> _Task instructions_
Every line containing "left" should be identified and copied from the data below.

[Stored data]
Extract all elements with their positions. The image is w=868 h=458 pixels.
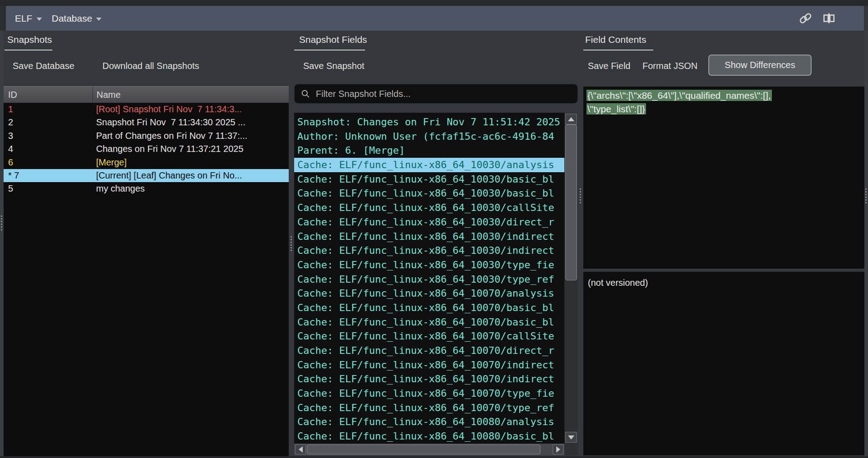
snapshot-row[interactable]: 6[Merge] xyxy=(4,156,289,169)
tab-field-contents-underline xyxy=(583,50,653,50)
tab-snapshots[interactable]: Snapshots xyxy=(7,34,52,45)
field-line[interactable]: Cache: ELF/func_linux-x86_64_10070/type_… xyxy=(294,401,564,415)
splitter-grip[interactable] xyxy=(291,236,292,251)
horizontal-scrollbar[interactable] xyxy=(294,444,564,455)
scroll-left-button[interactable] xyxy=(295,444,306,454)
scrollbar-corner xyxy=(564,444,578,455)
field-line[interactable]: Cache: ELF/func_linux-x86_64_10030/basic… xyxy=(294,172,564,187)
highlighted-json-text: {\"archs\":[\"x86_64\"],\"qualified_name… xyxy=(586,90,772,101)
field-line[interactable]: Cache: ELF/func_linux-x86_64_10070/indir… xyxy=(294,372,564,386)
menu-database[interactable]: Database xyxy=(52,13,102,24)
snapshot-name-cell: [Current] [Leaf] Changes on Fri No... xyxy=(92,169,289,182)
snapshot-row[interactable]: 1[Root] Snapshot Fri Nov 7 11:34:3... xyxy=(4,103,289,116)
field-line[interactable]: Cache: ELF/func_linux-x86_64_10030/indir… xyxy=(294,243,564,258)
snapshot-row[interactable]: * 7[Current] [Leaf] Changes on Fri No... xyxy=(4,169,289,182)
field-line[interactable]: Cache: ELF/func_linux-x86_64_10030/type_… xyxy=(294,272,564,287)
field-line[interactable]: Cache: ELF/func_linux-x86_64_10030/callS… xyxy=(294,201,564,215)
column-header-id[interactable]: ID xyxy=(4,90,92,100)
vertical-scroll-thumb[interactable] xyxy=(565,124,577,280)
field-line[interactable]: Cache: ELF/func_linux-x86_64_10080/analy… xyxy=(294,415,564,429)
column-header-name[interactable]: Name xyxy=(92,87,289,103)
highlighted-json-text: \"type_list\":[]} xyxy=(586,103,646,114)
menubar-icon-group xyxy=(799,6,836,31)
snapshot-id-cell: 1 xyxy=(4,103,92,116)
scroll-down-button[interactable] xyxy=(565,432,577,443)
download-all-snapshots-button[interactable]: Download all Snapshots xyxy=(102,61,199,71)
menu-elf[interactable]: ELF xyxy=(15,13,42,24)
snapshot-name-cell: [Merge] xyxy=(92,156,289,169)
chevron-down-icon xyxy=(37,18,42,21)
filter-field xyxy=(294,84,578,104)
split-view-icon[interactable] xyxy=(822,11,836,25)
scroll-up-button[interactable] xyxy=(565,114,577,124)
not-versioned-text: (not versioned) xyxy=(583,272,864,294)
horizontal-scroll-thumb[interactable] xyxy=(307,444,540,454)
tab-snapshot-fields-underline xyxy=(294,50,365,50)
menubar-left-edge xyxy=(0,6,6,31)
snapshot-id-cell: 3 xyxy=(4,129,92,142)
right-splitter[interactable] xyxy=(864,31,868,456)
save-field-button[interactable]: Save Field xyxy=(588,61,631,71)
tab-snapshots-underline xyxy=(5,50,52,50)
field-line[interactable]: Cache: ELF/func_linux-x86_64_10070/callS… xyxy=(294,329,564,344)
field-value-line: \"type_list\":[]} xyxy=(586,102,861,116)
field-line[interactable]: Cache: ELF/func_linux-x86_64_10030/analy… xyxy=(294,158,564,172)
field-line[interactable]: Cache: ELF/func_linux-x86_64_10070/analy… xyxy=(294,286,564,301)
menu-elf-label: ELF xyxy=(15,13,32,24)
snapshot-id-cell: * 7 xyxy=(4,169,92,182)
snapshot-name-cell: Changes on Fri Nov 7 11:37:21 2025 xyxy=(92,142,289,156)
snapshot-name-cell: my changes xyxy=(92,182,289,195)
tab-field-contents[interactable]: Field Contents xyxy=(585,34,646,45)
format-json-button[interactable]: Format JSON xyxy=(642,61,697,71)
field-line[interactable]: Cache: ELF/func_linux-x86_64_10070/indir… xyxy=(294,358,564,372)
snapshot-id-cell: 6 xyxy=(4,156,92,169)
snapshot-row[interactable]: 3Part of Changes on Fri Nov 7 11:37:... xyxy=(4,129,289,142)
save-snapshot-button[interactable]: Save Snapshot xyxy=(303,61,365,71)
field-value-block: {\"archs\":[\"x86_64\"],\"qualified_name… xyxy=(583,87,864,118)
right-arrow-icon xyxy=(556,446,560,453)
snapshot-name-cell: Snapshot Fri Nov 7 11:34:30 2025 ... xyxy=(92,116,289,129)
scroll-right-button[interactable] xyxy=(553,444,563,454)
snapshot-row[interactable]: 2Snapshot Fri Nov 7 11:34:30 2025 ... xyxy=(4,116,289,129)
show-differences-button[interactable]: Show Differences xyxy=(708,55,812,76)
snapshot-id-cell: 2 xyxy=(4,116,92,129)
field-line[interactable]: Cache: ELF/func_linux-x86_64_10070/basic… xyxy=(294,301,564,315)
splitter-grip[interactable] xyxy=(1,215,2,230)
vertical-scrollbar[interactable] xyxy=(564,113,578,444)
field-line[interactable]: Cache: ELF/func_linux-x86_64_10030/type_… xyxy=(294,258,564,272)
field-line[interactable]: Cache: ELF/func_linux-x86_64_10080/basic… xyxy=(294,429,564,444)
up-arrow-icon xyxy=(568,117,574,121)
window-bottom-edge xyxy=(0,456,868,458)
field-line[interactable]: Snapshot: Changes on Fri Nov 7 11:51:42 … xyxy=(294,115,564,129)
snapshot-field-panel: Snapshot: Changes on Fri Nov 7 11:51:42 … xyxy=(294,113,578,455)
field-line[interactable]: Cache: ELF/func_linux-x86_64_10030/indir… xyxy=(294,229,564,244)
snapshot-row[interactable]: 5my changes xyxy=(4,182,289,195)
splitter-grip[interactable] xyxy=(865,188,867,203)
tab-snapshot-fields[interactable]: Snapshot Fields xyxy=(299,34,367,45)
field-line[interactable]: Cache: ELF/func_linux-x86_64_10070/direc… xyxy=(294,344,564,358)
field-line[interactable]: Author: Unknown User (fcfaf15c-ac6c-4916… xyxy=(294,129,564,144)
field-line[interactable]: Parent: 6. [Merge] xyxy=(294,143,564,158)
window-top-edge xyxy=(0,0,868,6)
save-database-button[interactable]: Save Database xyxy=(13,61,74,71)
snapshot-name-cell: Part of Changes on Fri Nov 7 11:37:... xyxy=(92,129,289,142)
snapshot-name-cell: [Root] Snapshot Fri Nov 7 11:34:3... xyxy=(92,103,289,116)
field-contents-panel[interactable]: {\"archs\":[\"x86_64\"],\"qualified_name… xyxy=(583,87,864,269)
field-value-line: {\"archs\":[\"x86_64\"],\"qualified_name… xyxy=(586,89,861,102)
search-icon xyxy=(301,89,310,99)
chevron-down-icon xyxy=(96,18,102,21)
splitter-grip[interactable] xyxy=(580,188,581,203)
app-window: ELF Database Snapshots xyxy=(0,0,868,458)
filter-input[interactable] xyxy=(315,88,573,100)
snapshot-row[interactable]: 4Changes on Fri Nov 7 11:37:21 2025 xyxy=(4,142,289,156)
field-line[interactable]: Cache: ELF/func_linux-x86_64_10030/direc… xyxy=(294,215,564,229)
field-line[interactable]: Cache: ELF/func_linux-x86_64_10070/type_… xyxy=(294,386,564,401)
snapshot-table-header: ID Name xyxy=(4,86,289,103)
field-line[interactable]: Cache: ELF/func_linux-x86_64_10030/basic… xyxy=(294,186,564,201)
snapshot-table-body: 1[Root] Snapshot Fri Nov 7 11:34:3...2Sn… xyxy=(4,103,289,456)
not-versioned-panel[interactable]: (not versioned) xyxy=(583,272,864,455)
link-icon[interactable] xyxy=(799,11,813,25)
left-splitter[interactable] xyxy=(0,31,4,456)
field-line[interactable]: Cache: ELF/func_linux-x86_64_10070/basic… xyxy=(294,315,564,330)
snapshot-field-list: Snapshot: Changes on Fri Nov 7 11:51:42 … xyxy=(294,113,564,444)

> _Your response_
scroll-left-button[interactable] xyxy=(295,444,306,454)
menubar-left-edge xyxy=(0,6,6,31)
left-splitter[interactable] xyxy=(0,31,4,456)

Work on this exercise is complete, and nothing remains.